I’m no exception. I may work in a sparkly industry but I’ve spent six months feeling as hot as two day old oats hardening on the bottom of a cereal bowl.
But the good news is that there’s nothing wrong with us per se. And it’s not even just us.
Over the past few years, studies have shown that Covid put our sex lives in the deep freeze. A Kinsey Institute study on the impact of Covid-19 on marital quality found that 24% of married people report having less sex than they were pre-Covid. Other studies suggest that during Covid, 34% of couples experienced pandemic related conflict, and that significantly decreased how much sex they were having. And a Kiwi study from wellness company No Ugly similarly found that 46% of respondents (most of whom are women) were having sex twice a month or less.
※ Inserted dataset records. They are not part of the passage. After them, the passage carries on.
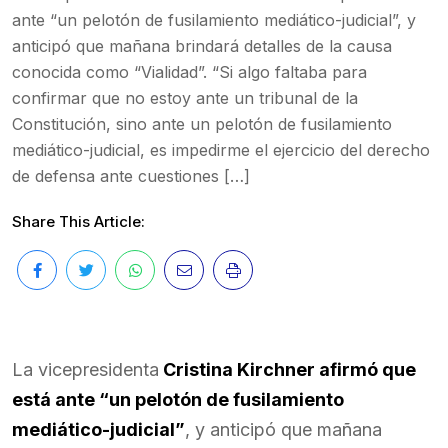
ante “un pelotón de fusilamiento mediático-judicial”, y
anticipó que mañana brindará detalles de la causa
conocida como “Vialidad”. “Si algo faltaba para
confirmar que no estoy ante un tribunal de la
Constitución, sino ante un pelotón de fusilamiento
mediático-judicial, es impedirme el ejercicio del derecho
de defensa ante cuestiones […]
Share This Article:
La vicepresidenta
Cristina Kirchner afirmó que
está ante “un pelotón de fusilamiento
mediático-judicial”
, y anticipó que mañana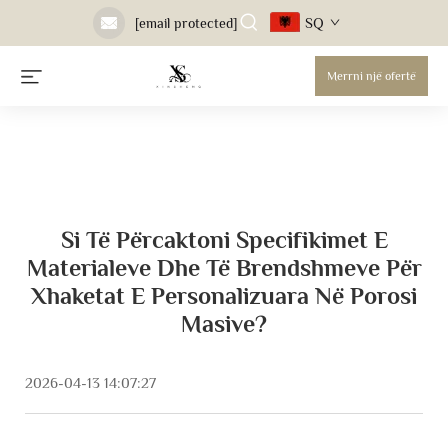
SQ
[email protected]
Merrni një ofertë
Si Të Përcaktoni Specifikimet E
Materialeve Dhe Të Brendshmeve Për
Xhaketat E Personalizuara Në Porosi
Masive?
2026-04-13 14:07:27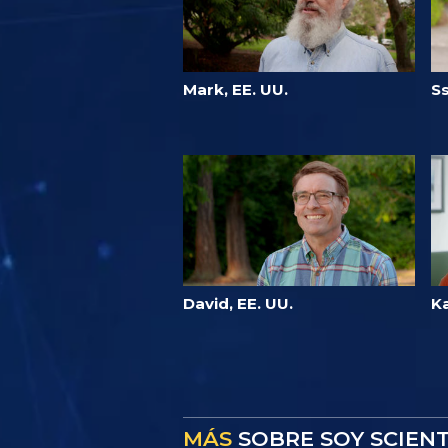
Mark, EE. UU.
S
David, EE. UU.
Ka
MÁS
SOBRE SOY SCIEN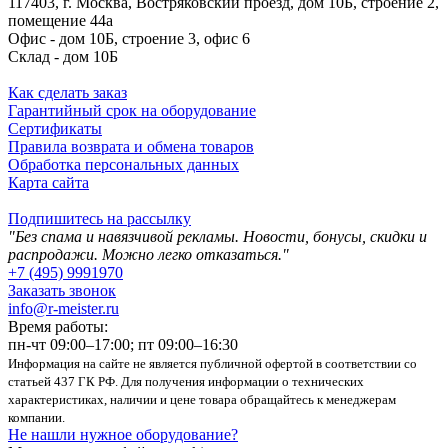
117403, г. Москва, Востряковский проезд, дом 10Б, строение 2,
помещение 44а
Офис - дом 10Б, строение 3, офис 6
Склад - дом 10Б
Как сделать заказ
Гарантийный срок на оборудование
Сертификаты
Правила возврата и обмена товаров
Обработка персональных данных
Карта сайта
Подпишитесь на рассылку
"Без спама и навязчивой рекламы. Новости, бонусы, скидки и
распродажи. Можно легко отказаться."
+7 (495) 9991970
Заказать звонок
info@r-meister.ru
Время работы:
пн-чт 09:00–17:00; пт 09:00–16:30
Информация на сайте не является публичной офертой в соответствии со
статьей 437 ГК РФ. Для получения информации о технических
характеристиках, наличии и цене товара обращайтесь к менеджерам
компании.
Не нашли нужное оборудование?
The consensus is Covid left our collective sex lives so sterile they may as well have been dunked in hand sanitiser. And it’s not entirely surprising. After all, stress is one of the biggest anti-aphrodisiacs imaginable, and living with chronic anxiety over the past few years has put everything but immediate questions of survival on ice.
But Covid also secretly calcified many other parts of us. It has silently chilled many of our subconscious hungers, curiosities and adventurous whims. And we’re only just realising it now.
Who else forgot how to travel and was a nervy, sweaty mess the first time they went overseas post pandemic? Or recently realised that they don’t know how to have fun any more? Or that they’d forgotten how infinitely full of possibility the world is?
All of those feelings come from the same place that our Eros does – our joie de vivre. And it turns out that Covid took all this, encased it in ice, and stuffed it at the back of our internal freezers like decades old spag bol.
And yes, it’s depressing but there’s still good news. It means that our sex lives aren't dead, they just need to be defrosted.